The euro was supported by news that French President Emmanuel Macron won a majority in Sunday’s legislative elections. Sterling was steady ahead of the start of Brexit talks in Brussels today.
In terms of economic data, Japan had a surprise trade deficit in May. The overall trade balance was -203.4 billion yen last month, missing the 76.0 billion yen surplus expected and was below the prior 481.7 billion yen surplus.

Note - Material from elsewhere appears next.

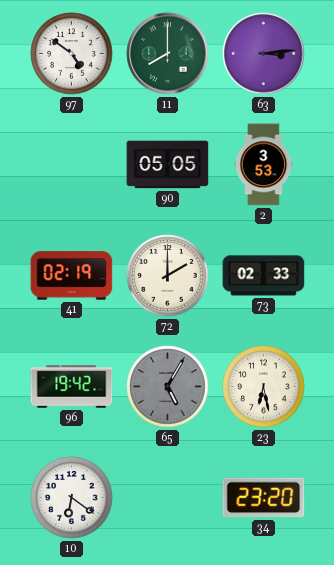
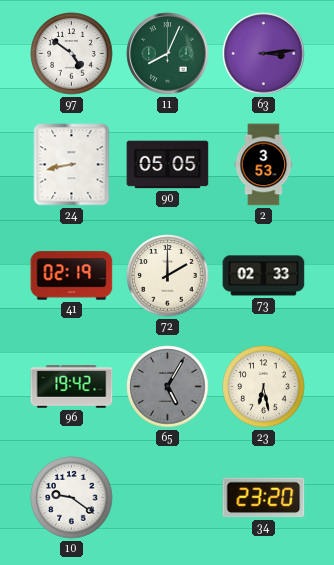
11: 8:00 -> 8:04
24: none -> 8:43
10: 6:21 -> 9:21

The yen weakened after the Japanese data. This helped the dollar bounce slightly to 111.19 yen, to recover some of Friday’s losses on the back of disappointing US data that took the pair down to 110.63 yen. The dollar index traded to as low as 97.11 in Asia. Data on Friday showed US homebuilding declined for a third month in May to the lowest in eight months, while another report showed consumer sentiment in the US unexpectedly dropped in early June. The market’s focus today will be on a speech by New York Fed President William Dudley who kicks off a busy week of Fed speeches.
The euro was steady against the dollar, not making any notable moves despite news that President Emmanuel Macron’s Republic on the Move (REM) party is heading for a victory following the final round of the legislative elections in France that took place last Sunday. This should give him a powerful mandate to push through pro-business reforms, which is seen as positive for the euro. The single currency tested the key $1.1200 level and traded within a range in Asia, between $1.1188 and $1.1204.
Sterling traded in a range against the dollar during the Asian session, between $1.2758 and $1.2783. Investors are being cautious as the Brexit negotiations are due to being in Brussels today. The UK’s Brexit Secretary David Davis will be meeting the EU’s negotiator Michel Barnier. In the aftermath of the UK elections which resulted in Prime Minister Theresa May losing her majority government, it would be interesting to see if her hard Brexit stance will prevail or if the UK will aim for a soft Brexit.
In commodities, spot gold touched a 3-1/2-week low in the Asian session, reaching $1,249.65 an ounce. WTI oil futures lingered near six-week lows and continued to trade below $45 a barrel on concerns of a global supply glut.